Chi-square and t-tests demonstrated that there were no significant differences between the groups at baseline, except for a single measure of days out of role. Due to several outliers reporting 30/30 days, and the ordinal nature of the days out of role measures, we also assessed these using a Mann Whitney U test, which showed significant differences between groups for days out of role, z = −2.36, p = .02, but not for partial days out of role, z = −35, p = .73.

3.2. Predictors of uptake

Table 2 presents the logistic regression analysis, which indicated that uptake (accessing at least one module) was significantly related to conscientiousness and acceptability of internet-based psychological programs, with those with higher levels of conscientiousness, and higher acceptability of internet-based psychological programs demonstrated increased odds of between 6.4 and 9.0% of accessing at least one module of the program.

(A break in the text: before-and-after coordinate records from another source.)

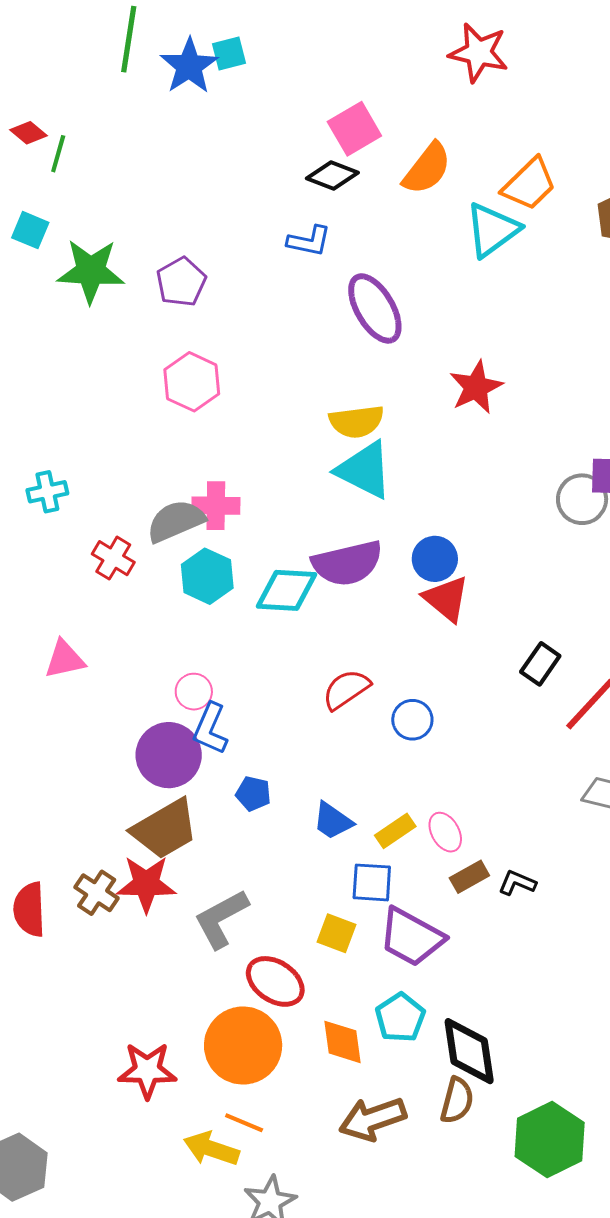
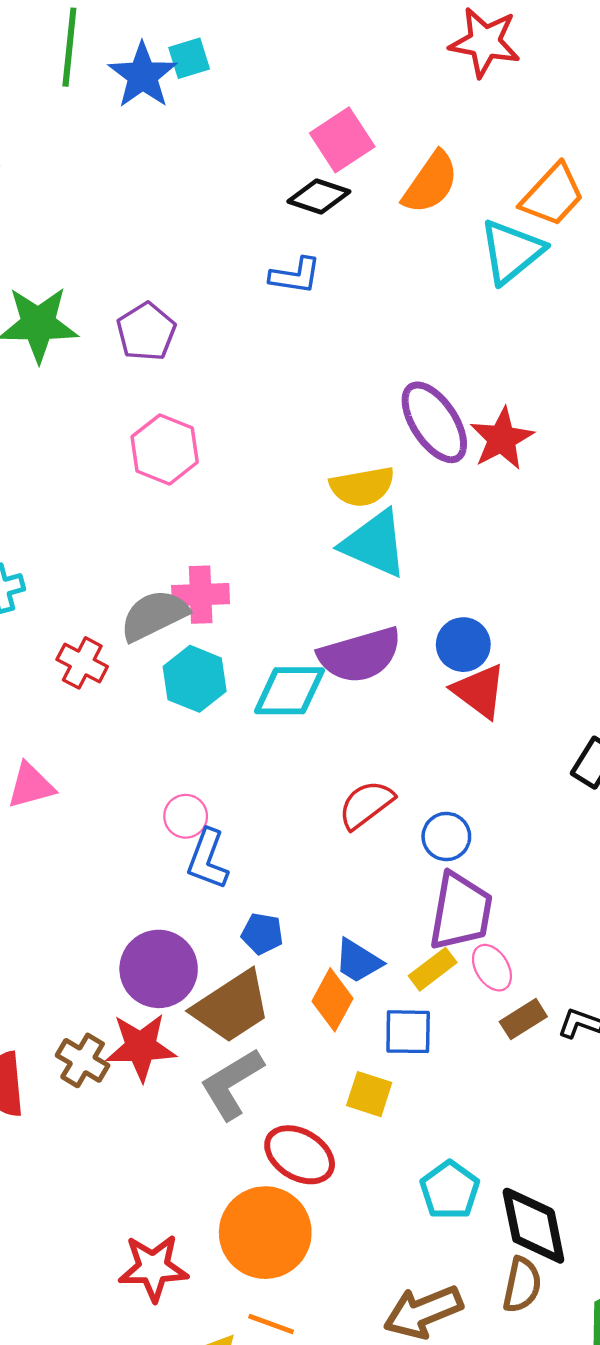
purple ellipse: (375, 308) -> (434, 422), moved
purple circle: (169, 755) -> (159, 969), moved
brown trapezoid: (165, 829) -> (232, 1007), moved
purple trapezoid: (411, 937) -> (461, 911), moved, turned -106
orange diamond: (342, 1042) -> (333, 1000), moved, turned 39

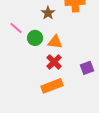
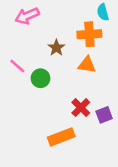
orange triangle: (55, 42) -> (87, 65), moved
red cross: (54, 62) -> (81, 108), moved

There were no other significant factors associated with intervention uptake in the model.

Table 2.

Logistic regression model for predictors of uptake (accessing at least one module (N = 556).

S.E. Wald χ2 OR CI p
Intercept 1.019 11.55 0.031 0.001
Gender (Female) 0.240 0.524 1.190 (0.743–1.906) 0.469
Age 1.220 0.543
 36–55 years 0.206 1.098 0.806 (0.538–1.207) 0.295
 56+ years 0.289 0.654 0.791 (0.449–1.395) 0.419
 18–35 years
Education 1.184 0.757
 Certificate / diploma 0.261 0.030 0.956 (0.574–1.594) 0.864
 Bachelor's degree 0.280 0.000 1.006 (0.581–1.741) 0.982
 Higher degree 0.294 0.763 0.773 (0.434–1.377) 0.383
 High school or less
Extraversion 0.025 0.015 1.003 (0.955–1.053) 0.903
Agreeableness 0.032 0.264 1.017 (0.955–1.083) 0.608
Conscientiousness 0.028 4.959 1.064 (1.007–1.123) 0.026*
Neuroticism 0.035 3.499 1.067 (0.997–1.142) 0.061
Intellect/Imagination/ Openness 0.028 0.213 0.987 (0.935–1.043) 0.645
Acceptability 0.031 7.893 1.090 (1.026–1.158) 0.005*
Condition (myCompass 2 alone) 0.180 0.002 0.992 (0.697–1.411) 0.963

Note: *p < .05; Ref = Reference category.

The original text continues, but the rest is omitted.